I am trying to expand this function around $x_0=0$.
Using Mathematica I get $$\sqrt{\frac{1}{x}-1}=\frac{1}{\sqrt{x}}-\frac{\sqrt{x}}{2}-\frac{x^{\frac{3}{2}}}{8}+\mathcal{O}(x^{\frac{5}{2}})$$
I somehow manage to calculate the first term by hand, even though I don't know if it is correct.
But I don't understand how to calculate the higher order terms.

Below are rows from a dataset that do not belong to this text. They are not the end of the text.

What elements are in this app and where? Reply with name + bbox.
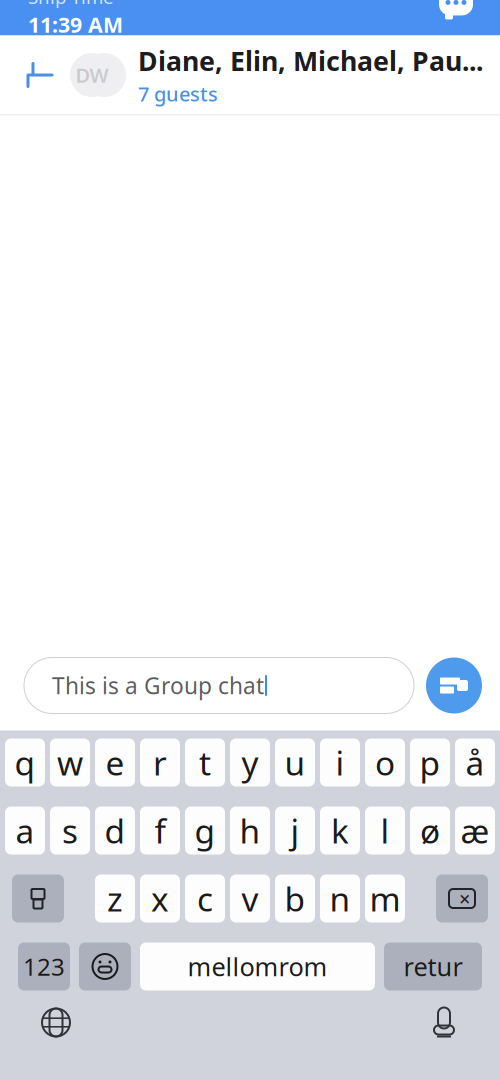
button[interactable]: o bbox=[365, 738, 405, 786]
button[interactable]: l bbox=[365, 806, 405, 854]
staticText: x bbox=[151, 876, 169, 921]
staticText: m bbox=[370, 876, 400, 921]
staticText: f bbox=[154, 808, 166, 853]
staticText: j bbox=[290, 808, 300, 853]
button[interactable]: s bbox=[50, 806, 90, 854]
button[interactable]: æ bbox=[455, 806, 495, 854]
button[interactable]: Send bbox=[426, 658, 482, 714]
button[interactable]: Emoji bbox=[79, 942, 131, 990]
staticText: e bbox=[106, 740, 124, 785]
button[interactable]: a bbox=[5, 806, 45, 854]
button[interactable]: h bbox=[230, 806, 270, 854]
button[interactable]: Delete bbox=[436, 874, 488, 922]
button[interactable]: t bbox=[185, 738, 225, 786]
staticText: c bbox=[197, 876, 213, 921]
button[interactable]: c bbox=[185, 874, 225, 922]
button[interactable]: mellomrom bbox=[140, 942, 375, 990]
staticText: 11:39 AM bbox=[28, 10, 123, 38]
staticText: ø bbox=[420, 808, 440, 853]
button[interactable]: w bbox=[50, 738, 90, 786]
staticText: r bbox=[153, 740, 167, 785]
staticText: n bbox=[330, 876, 350, 921]
button[interactable]: x bbox=[140, 874, 180, 922]
staticText: d bbox=[104, 808, 126, 853]
staticText: This is a Group chat bbox=[52, 670, 264, 700]
button[interactable]: g bbox=[185, 806, 225, 854]
button[interactable]: å bbox=[455, 738, 495, 786]
staticText: b bbox=[284, 876, 306, 921]
staticText: 7 guests bbox=[138, 80, 218, 107]
button[interactable]: u bbox=[275, 738, 315, 786]
staticText: k bbox=[331, 808, 349, 853]
button[interactable]: j bbox=[275, 806, 315, 854]
staticText: 123 bbox=[23, 951, 65, 982]
button[interactable]: i bbox=[320, 738, 360, 786]
button[interactable]: k bbox=[320, 806, 360, 854]
button[interactable]: p bbox=[410, 738, 450, 786]
staticText: i bbox=[336, 740, 344, 785]
staticText: y bbox=[242, 740, 258, 785]
button[interactable]: b bbox=[275, 874, 315, 922]
staticText: q bbox=[14, 740, 36, 785]
button[interactable]: Change keyboard bbox=[32, 998, 80, 1046]
button[interactable]: y bbox=[230, 738, 270, 786]
staticText: p bbox=[420, 740, 440, 785]
button[interactable]: Back bbox=[14, 53, 66, 97]
button[interactable]: This is a Group chat bbox=[24, 658, 414, 714]
staticText: g bbox=[194, 808, 216, 853]
button[interactable]: r bbox=[140, 738, 180, 786]
staticText: retur bbox=[404, 950, 462, 983]
button[interactable]: z bbox=[95, 874, 135, 922]
button[interactable]: v bbox=[230, 874, 270, 922]
staticText: Ship Time bbox=[28, 0, 114, 9]
button[interactable]: f bbox=[140, 806, 180, 854]
button[interactable]: Dictate bbox=[420, 998, 468, 1046]
staticText: v bbox=[242, 876, 258, 921]
button[interactable]: Shift bbox=[12, 874, 64, 922]
staticText: × bbox=[459, 885, 470, 912]
button[interactable]: d bbox=[95, 806, 135, 854]
button[interactable]: retur bbox=[384, 942, 482, 990]
staticText: s bbox=[62, 808, 78, 853]
staticText: u bbox=[284, 740, 306, 785]
button[interactable]: m bbox=[365, 874, 405, 922]
button[interactable]: 123 bbox=[18, 942, 70, 990]
staticText: z bbox=[107, 876, 123, 921]
staticText: å bbox=[466, 740, 484, 785]
staticText: t bbox=[199, 740, 211, 785]
staticText: h bbox=[240, 808, 260, 853]
staticText: w bbox=[57, 740, 83, 785]
staticText: DW bbox=[76, 62, 108, 88]
staticText: mellomrom bbox=[188, 950, 328, 983]
staticText: o bbox=[375, 740, 395, 785]
button[interactable]: ø bbox=[410, 806, 450, 854]
staticText: æ bbox=[460, 808, 490, 853]
button[interactable]: e bbox=[95, 738, 135, 786]
button[interactable]: n bbox=[320, 874, 360, 922]
staticText: Diane, Elin, Michael, Pau... bbox=[138, 43, 483, 78]
staticText: l bbox=[380, 808, 390, 853]
button[interactable]: q bbox=[5, 738, 45, 786]
button[interactable]: Messages bbox=[434, 0, 478, 22]
staticText: a bbox=[16, 808, 34, 853]
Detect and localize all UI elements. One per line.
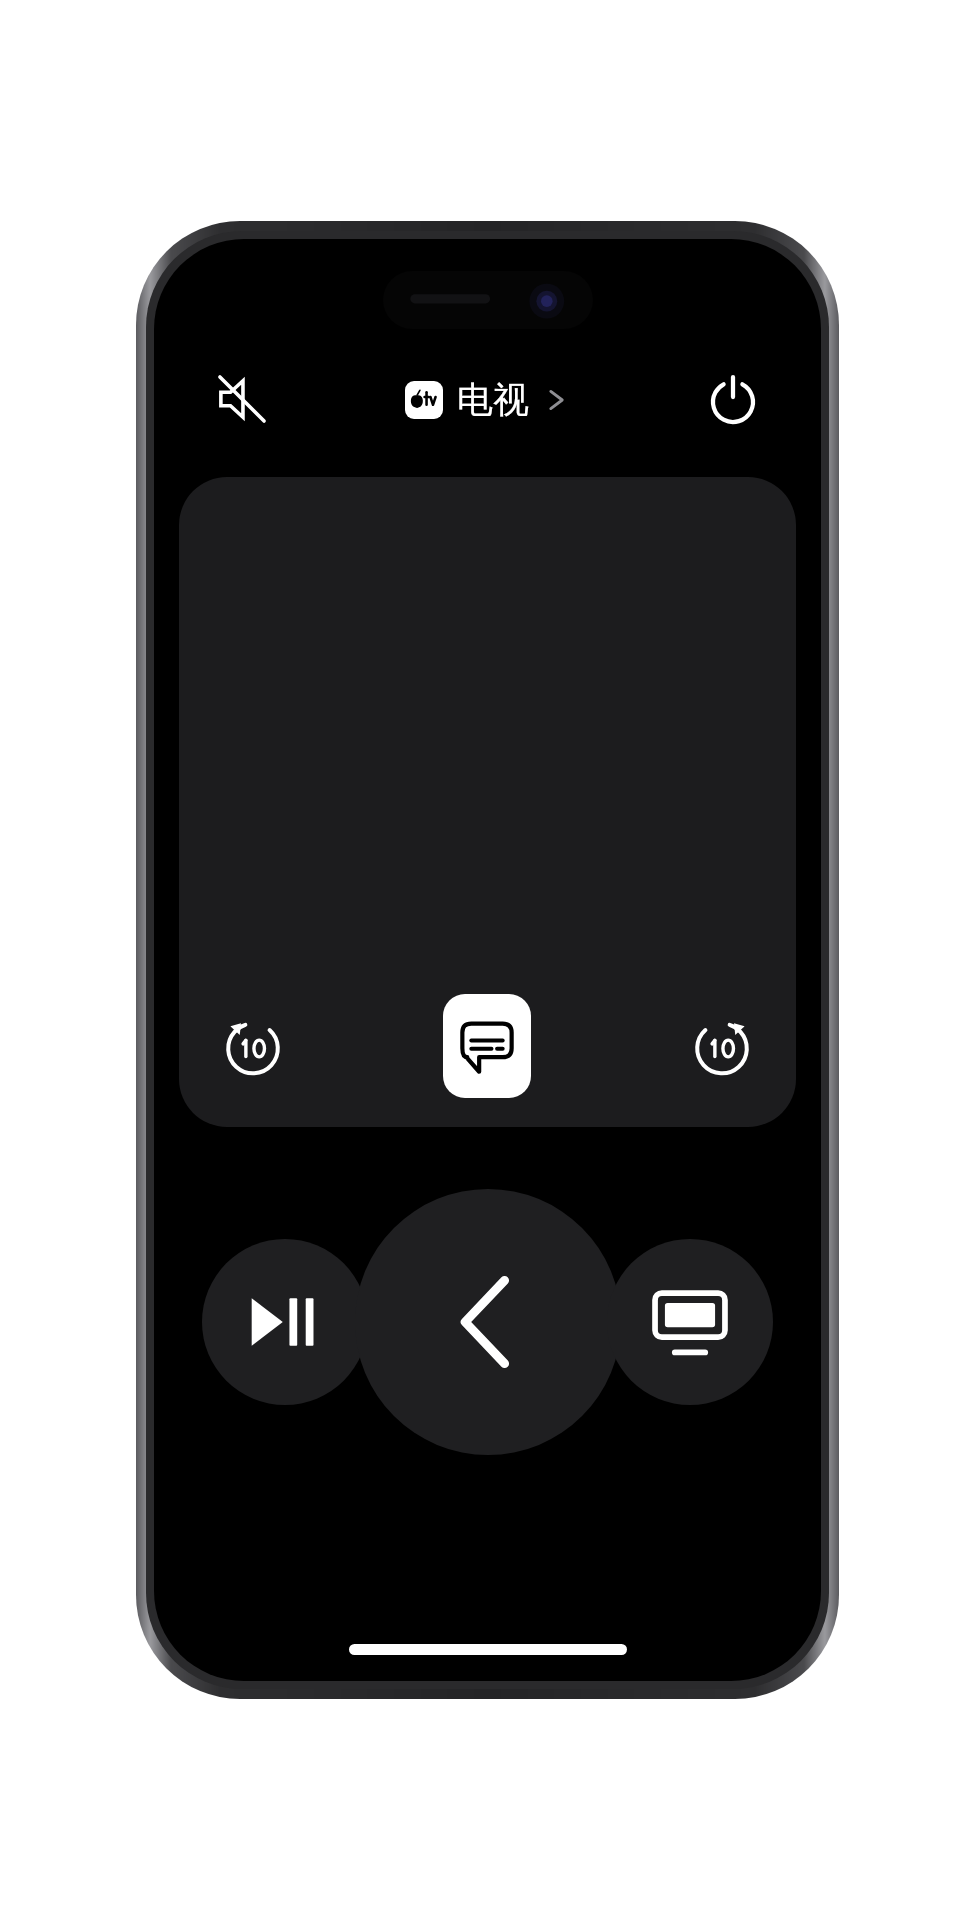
staticText: 电视 bbox=[457, 377, 529, 422]
button[interactable]: Mute bbox=[202, 359, 282, 439]
button[interactable]: Power bbox=[693, 359, 773, 439]
button[interactable]: Skip forward 10 seconds bbox=[672, 996, 772, 1096]
button[interactable]: Skip back 10 seconds bbox=[179, 477, 796, 1127]
button[interactable]: Play or pause bbox=[202, 1239, 368, 1405]
button[interactable]: Back bbox=[355, 1189, 621, 1455]
button[interactable]: 电视 bbox=[399, 373, 575, 426]
button[interactable]: TV bbox=[607, 1239, 773, 1405]
button[interactable]: Skip back 10 seconds bbox=[203, 996, 303, 1096]
button[interactable]: Subtitles bbox=[443, 994, 531, 1098]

Any help would be appreciated.
On
$$\sqrt{{1\over x}-1}=(1-x)^{1/2}x^{-1/2}$$
$$\begin{align} (1-x)^{1/2}&=\sum_{k=0}^{\infty}\binom{1/2}{k}(-1)^kx^k\\ &={1}-{\frac12\over1!}x^1+{\frac12(\frac12-1)\over2!}x^2-{\frac12(\frac12-1)(\frac12-2)\over3!}x^3\dots \end{align}$$
Just multiply this series by $x^{-1/2}$ and you'll get the answer
Try
$$ \sqrt{\frac{1}{x}-1} = \frac{1}{\sqrt{x}}\sqrt{1-x} $$
and
$$ \sqrt{1-x} = 1+\frac{1}{2}(-x)+\frac{1}{2}\left(\frac{1}{2}-1\right)\frac{(-x)^2}{2!}+\cdots $$